As for Jews, I’m not sure what Muhammad may have believed about Christians is relevant to that. Muhammad’s relationship with Jews was entirely based on the breakdown in relations between the Jews and Muslims in Medina itself. There is no evidence he had a negative attitude towards them before that time.
If Muhammad was influenced by a form of Christianity in his area at that time, it is possible he did not go well with the Jews for reasons the latter’s negative attitude towards the teaching of Christianity. And that not to mention that they still regarded Christians as heretics to Judaism, the reason why the Jews persecuted Jesus.

One has to remember that Islam honour Jesus unlike the Jews. Thus in effect they were not in agreement to Mohammad and that could have an effect on his attitude towards them. The Medina incident was probably the final straw from a relationship that never was cordial in the first place.
 
There is no evidence of any books being written in Arabic period prior to the Qur’an. In all likelihood these stories were part of an oral tradition. And perhaps they still are. I remember as a kid hearing the Kingston Trio sing a song about Jesus as a child making clay birds fly long before I read this story in the Qur’an.
People were mostly illiterate back then. Whether the story is passed on orally, on papyrus or digitally, makes very little difference that I am aware of.
It might be effective but given the fact that Iran eventually converted notwithstanding the fact their Prophet was not even mentioned in the Qur’an that seems unnecessary.
One must not forget Indonesia either. While the neutralization of the Christian message through amalgamating the name of Jesus into the Koran could be seen as significant, we should be well aware that this is not the whole picture.
Is the fact that the Qur’an does not stress the divinity of Jesus or Jesus as savior really make its mention of him merely name-dropping? Jesus himself did not stress these things!
They are later interpretations, as is the Trinity which is not articulated until the second century.
How do you know what Jesus stressed?
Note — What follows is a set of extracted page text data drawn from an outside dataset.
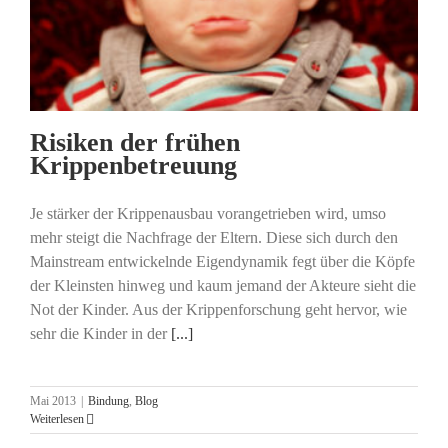
Risiken der frühen
Krippenbetreuung
Je stärker der Krippenausbau vorangetrieben wird, umso
mehr steigt die Nachfrage der Eltern. Diese sich durch den
Mainstream entwickelnde Eigendynamik fegt über die Köpfe
der Kleinsten hinweg und kaum jemand der Akteure sieht die
Not der Kinder. Aus der Krippenforschung geht hervor, wie
sehr die Kinder in der
[...]
Mai 2013
|
Bindung
,
Blog
Weiterlesen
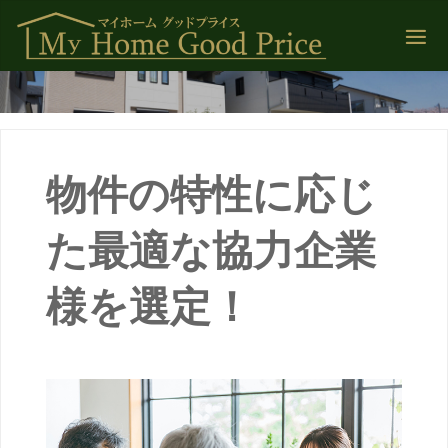
コ
ン
テ
ン
ツ
へ
ス
キ
ッ
物件の特性に応じ
プ
た最適な協力企業
様を選定！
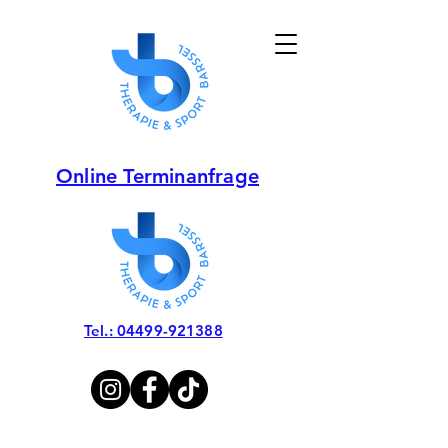
Online Terminanfrage
Tel.: 04499-921388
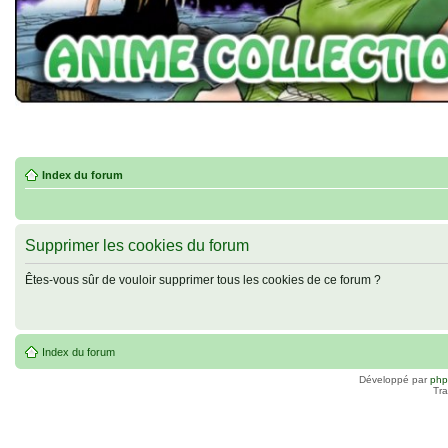
Index du forum
Supprimer les cookies du forum
Êtes-vous sûr de vouloir supprimer tous les cookies de ce forum ?
Index du forum
Développé par
ph
Tra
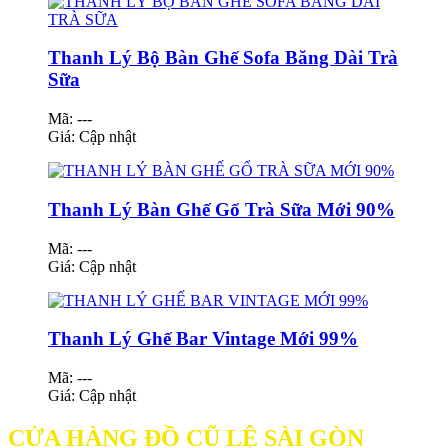
Thanh Lý Bộ Bàn Ghế Sofa Băng Dài Trà
Sữa
Mã: ---
Giá:
Cập nhật
Thanh Lý Bàn Ghế Gổ Trà Sữa Mới 90%
Mã: ---
Giá:
Cập nhật
Thanh Lý Ghế Bar Vintage Mới 99%
Mã: ---
Giá:
Cập nhật
CỬA HÀNG ĐỒ CŨ LỆ SÀI GÒN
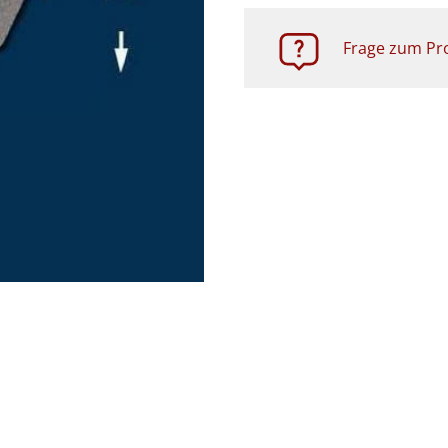
Frage zum Pro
Is your interpretation of Christian Scripture the authorative one now?
I am aware of Muslims brushing their teeth a certain way, or setting the age for marriage of girls in a certain way, or doing a whole list of things in a certain way, because that is the way that Mohammed did it. It just doesn’t seem that Isa plays that prominent a role in the lives of Muslims today, that’s all. Maybe there is a WWJD movement in Islam, but that would surprise me.